Being a fat adapted roughly can be described as the complete opposite of everything a sugar burner is. A fat burner can effectively burn fat stores for energy.
If you miss one meal and you are able to spend a few hours without feeling hungry as a bear, anxious and desperately wanting some carbs, you are most likely fat adapted.
Fat burner can effectively oxidize dietary fat for energy
If you are “adapted” fat oxidation after a meal will be increased. This in turn will lead to the preservation of less fats in the adipose tissue.

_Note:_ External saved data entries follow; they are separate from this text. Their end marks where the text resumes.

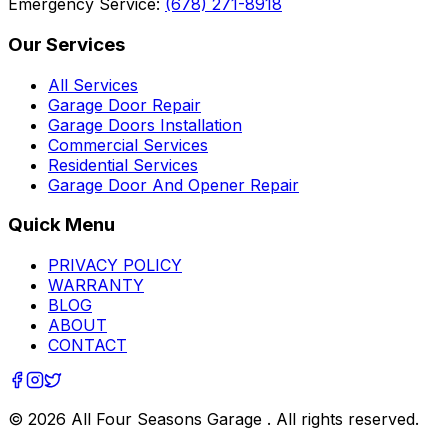
Emergency Service:
(678) 271-8918
Our Services
All Services
Garage Door Repair
Garage Doors Installation
Commercial Services
Residential Services
Garage Door And Opener Repair
Quick Menu
PRIVACY POLICY
WARRANTY
BLOG
ABOUT
CONTACT
©
2026
All Four Seasons Garage
. All rights reserved.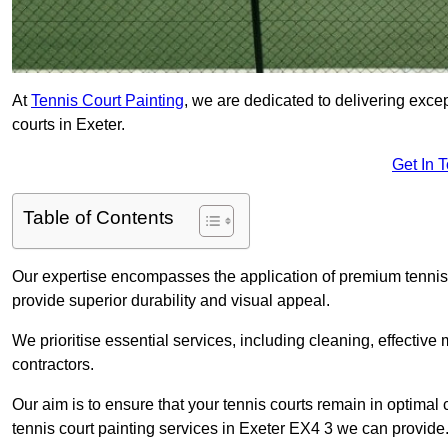
At
Tennis Court Painting
, we are dedicated to delivering exc
courts in Exeter.
Get In 
Table of Contents
Our expertise encompasses the application of premium tennis co
provide superior durability and visual appeal.
We prioritise essential services, including cleaning, effective
contractors.
Our aim is to ensure that your tennis courts remain in optimal 
tennis court painting services in Exeter EX4 3 we can provide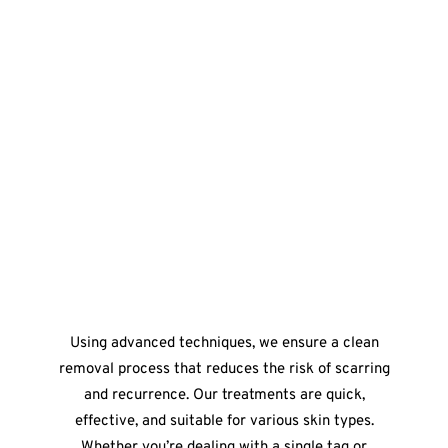
Using advanced techniques, we ensure a clean
removal process that reduces the risk of scarring
and recurrence. Our treatments are quick,
effective, and suitable for various skin types.
Whether you’re dealing with a single tag or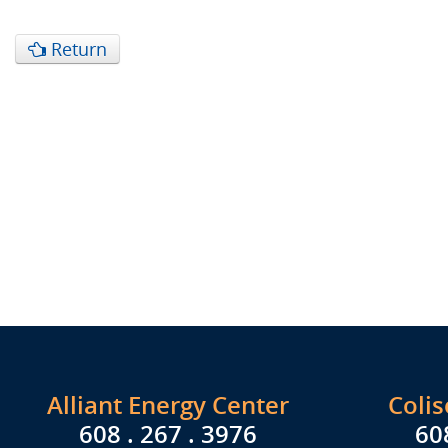
Return
Alliant Energy Center
Coli
608 . 267 . 3976
60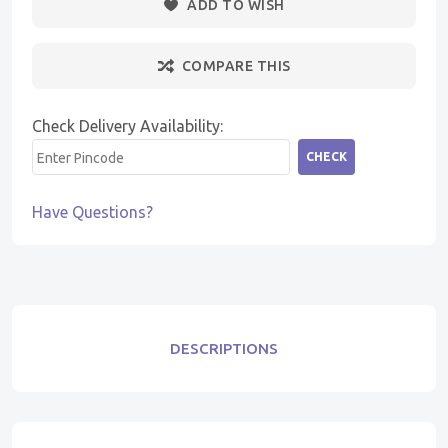
ADD TO WISH
COMPARE THIS
Check Delivery Availability:
CHECK
Have Questions?
DESCRIPTIONS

You will have access to much more energy, even if fasting. You will be able to rely on energy from fat while you exercise, which will allow you to store glycogen for moments when you really need it, like extreme trainings, running or climbing. If an athlete is able to mobilize and oxidize stored fat during exercise, it would lower his dependence on glycogen. This is the so-called “train low, race high” effect. If you can make a workout without having to recharge your body with carbohydrates, you are most likely fat adapted.
In addition, you will be able to burn glucose only when you need it, while this is certainly not true for sugar-dependent.

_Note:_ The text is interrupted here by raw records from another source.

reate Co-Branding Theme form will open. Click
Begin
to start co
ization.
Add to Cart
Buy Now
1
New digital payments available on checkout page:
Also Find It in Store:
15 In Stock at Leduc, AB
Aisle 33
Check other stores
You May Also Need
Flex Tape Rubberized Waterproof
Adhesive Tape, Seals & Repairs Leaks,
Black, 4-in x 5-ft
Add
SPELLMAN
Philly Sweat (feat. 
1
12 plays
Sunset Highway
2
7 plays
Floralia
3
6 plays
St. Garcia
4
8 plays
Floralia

Simply fat adaptation means metabolic flexibility
This means that you can deal with both carbohydrates and fat. You will be able to burn glycogen reserves through an intense workout, to recharge again, to burn any fats that are stored in your body and easily oxidize fats when you need them. You will be able to eat foods high in carbohydrates, without interfering with your metabolism. Once “programmed”, you will be able to seamlessly switch between different “fuels” (glycogen and fat).